Moral elevation gains strength when it is scarce.
But there’s also something more radical going on. Mister Rogers was a lifelong Republican and an ordained Presbyterian minister. His show was an expression of the mainline Protestantism that was once the dominating morality in American life.
Once, as Tom Junod described in a profile for Esquire, Rogers met a 14-year-old boy whose cerebral palsy left him sometimes unable to walk or talk. Rogers asked the boy to pray for him.
The boy was thunderstruck. He had been the object of prayers many times, but nobody had asked him to pray for another. He said he would try since Mister Rogers must be close to God and if Mister Rogers liked him he must be O.K.
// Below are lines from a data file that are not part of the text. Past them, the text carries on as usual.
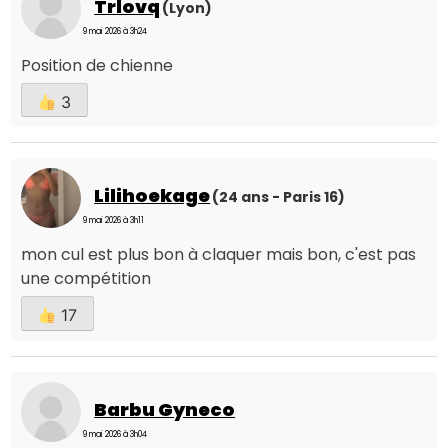
Trlovq
(Lyon)
9 mai 2026 à 3h24
Position de chienne
3
Lilihoekage
(24 ans - Paris 16)
9 mai 2026 à 3h11
mon cul est plus bon à claquer mais bon, c'est pas
une compétition
17
Barbu Gyneco
9 mai 2026 à 3h04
Junod complimented Rogers on cleverly boosting the boy’s self-esteem, but Rogers didn’t look at the situation that way at all: “Oh, heavens no, Tom! I didn’t ask him for his prayers for him; I asked for me. I asked him because I think that anyone who has gone through challenges like that must be very close to God. I asked him because I wanted his intercession.”
nd here is the radicalism that infused that show: that the child is closer to God than the adult; that the sick are closer than the healthy; that the poor are closer than the rich and the marginalized closer than the celebrated.
Rogers often comforted children on the show and taught them in simple terms, but the documentary shows how he did so with a profound respect for the dignity of each child that almost rises to veneration. You see his visceral disgust for shows that don’t show respect — that dump slime on children, that try to entertain them with manic violence.
In the gospel of Fred Rogers, children are our superiors in the way they trust each person they meet, the way they lack guile, the way a child can admit simple vulnerability.